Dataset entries
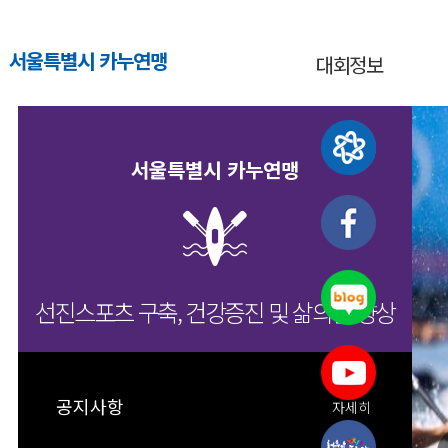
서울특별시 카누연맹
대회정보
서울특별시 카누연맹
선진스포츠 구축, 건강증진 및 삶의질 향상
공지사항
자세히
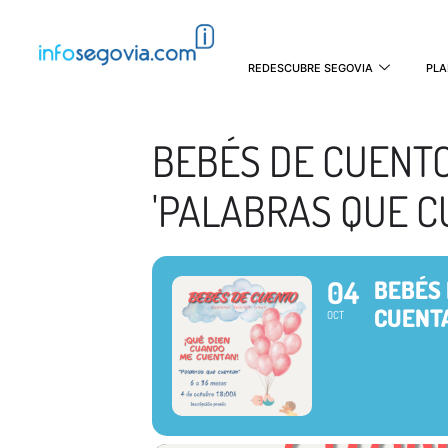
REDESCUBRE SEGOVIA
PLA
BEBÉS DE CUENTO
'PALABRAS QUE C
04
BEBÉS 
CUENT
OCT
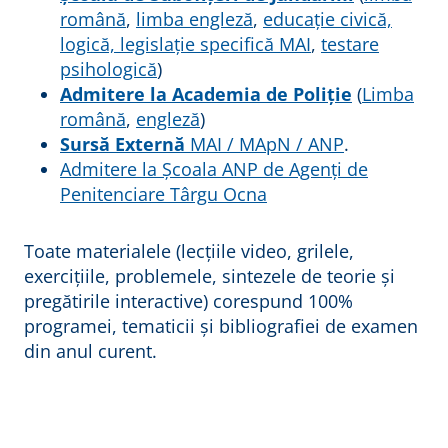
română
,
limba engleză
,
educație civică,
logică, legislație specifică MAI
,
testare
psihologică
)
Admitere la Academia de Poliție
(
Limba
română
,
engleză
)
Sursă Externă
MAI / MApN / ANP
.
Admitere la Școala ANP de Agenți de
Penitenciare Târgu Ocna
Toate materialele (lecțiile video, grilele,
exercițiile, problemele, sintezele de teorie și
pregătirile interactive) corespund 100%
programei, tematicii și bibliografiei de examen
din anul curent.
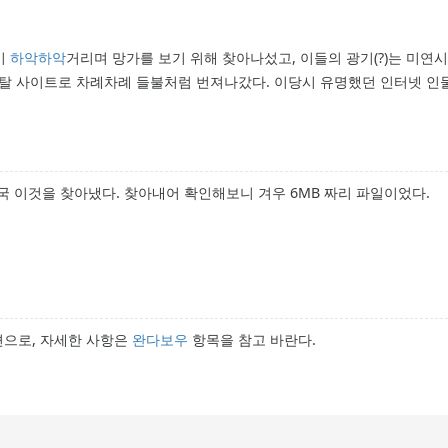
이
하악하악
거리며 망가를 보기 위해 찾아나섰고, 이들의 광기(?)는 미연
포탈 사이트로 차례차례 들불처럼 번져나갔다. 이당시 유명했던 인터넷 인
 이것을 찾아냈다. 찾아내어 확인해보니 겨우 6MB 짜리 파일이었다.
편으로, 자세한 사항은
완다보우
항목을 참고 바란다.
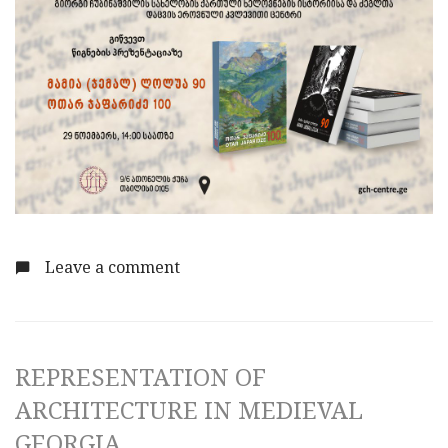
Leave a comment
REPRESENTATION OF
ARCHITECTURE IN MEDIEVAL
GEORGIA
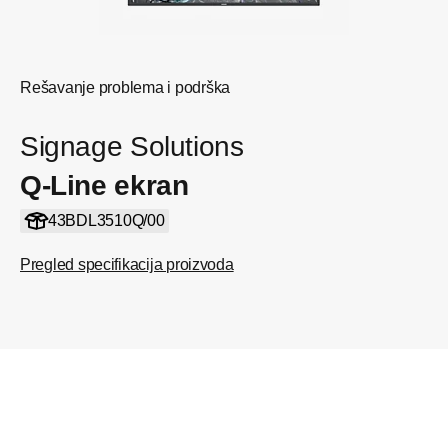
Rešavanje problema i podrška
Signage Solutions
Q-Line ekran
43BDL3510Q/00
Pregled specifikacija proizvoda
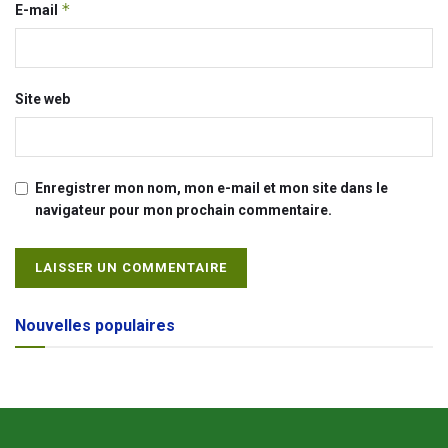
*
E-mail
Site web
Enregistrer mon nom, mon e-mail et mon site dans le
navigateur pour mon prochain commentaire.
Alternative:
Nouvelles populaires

--

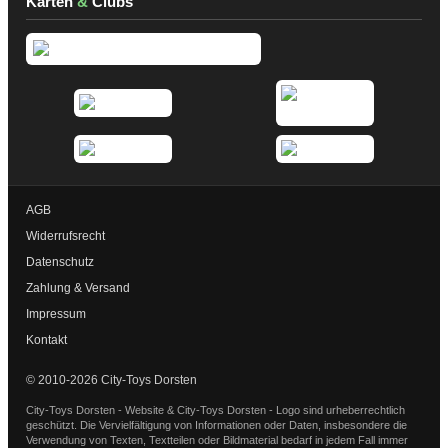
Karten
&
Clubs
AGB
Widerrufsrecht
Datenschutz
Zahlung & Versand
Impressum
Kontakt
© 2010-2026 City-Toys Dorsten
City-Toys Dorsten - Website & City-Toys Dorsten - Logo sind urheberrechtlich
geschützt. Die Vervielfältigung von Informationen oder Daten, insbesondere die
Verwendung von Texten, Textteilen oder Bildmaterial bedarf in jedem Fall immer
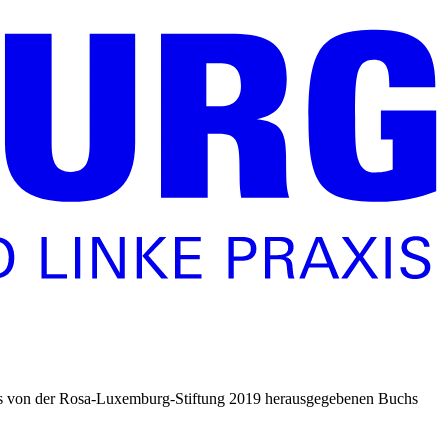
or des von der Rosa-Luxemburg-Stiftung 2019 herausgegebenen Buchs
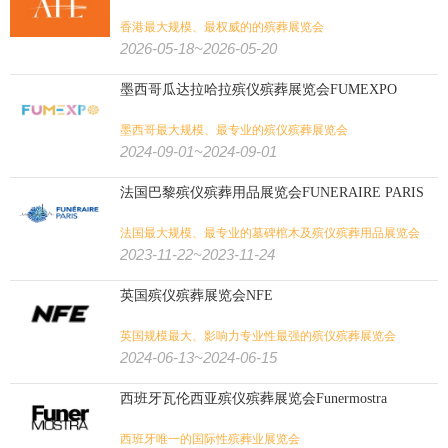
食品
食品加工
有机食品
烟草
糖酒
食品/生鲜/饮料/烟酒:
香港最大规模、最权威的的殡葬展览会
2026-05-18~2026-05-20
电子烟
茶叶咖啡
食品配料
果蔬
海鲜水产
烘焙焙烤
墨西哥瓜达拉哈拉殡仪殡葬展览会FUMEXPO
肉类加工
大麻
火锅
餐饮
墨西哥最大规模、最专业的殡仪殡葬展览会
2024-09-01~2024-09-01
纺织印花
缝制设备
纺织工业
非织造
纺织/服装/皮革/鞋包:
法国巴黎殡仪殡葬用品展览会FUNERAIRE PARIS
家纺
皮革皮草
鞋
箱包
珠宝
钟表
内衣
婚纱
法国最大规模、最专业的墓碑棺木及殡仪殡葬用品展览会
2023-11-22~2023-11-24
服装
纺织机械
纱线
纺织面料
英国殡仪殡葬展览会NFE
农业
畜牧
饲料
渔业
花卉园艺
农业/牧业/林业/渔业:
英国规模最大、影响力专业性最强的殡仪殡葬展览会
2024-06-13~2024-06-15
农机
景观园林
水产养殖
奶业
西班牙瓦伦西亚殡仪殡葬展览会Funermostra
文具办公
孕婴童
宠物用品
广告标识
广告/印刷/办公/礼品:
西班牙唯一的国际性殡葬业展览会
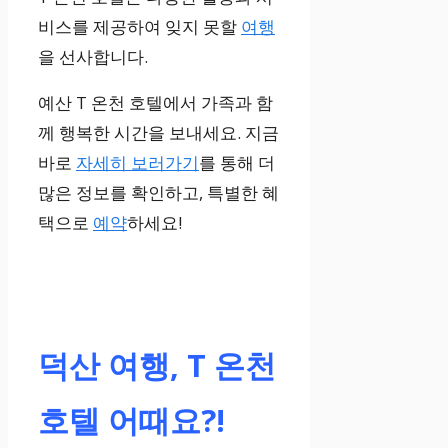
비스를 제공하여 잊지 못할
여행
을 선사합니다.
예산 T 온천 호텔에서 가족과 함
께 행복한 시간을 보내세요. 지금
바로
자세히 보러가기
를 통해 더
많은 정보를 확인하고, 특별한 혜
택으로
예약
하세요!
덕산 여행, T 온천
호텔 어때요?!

- _Your task_:
Only one stretch of the entries above is wanted: the lines from the one containing "Zahlung & Versand" through the one containing "Verwendung von Texten, Textteilen". Please reproduce it exactly.

- _The completed task_:
Zahlung & Versand
Impressum
Kontakt
© 2010-2026 City-Toys Dorsten
City-Toys Dorsten - Website & City-Toys Dorsten - Logo sind urheberrechtlich
geschützt. Die Vervielfältigung von Informationen oder Daten, insbesondere die
Verwendung von Texten, Textteilen oder Bildmaterial bedarf in jedem Fall immer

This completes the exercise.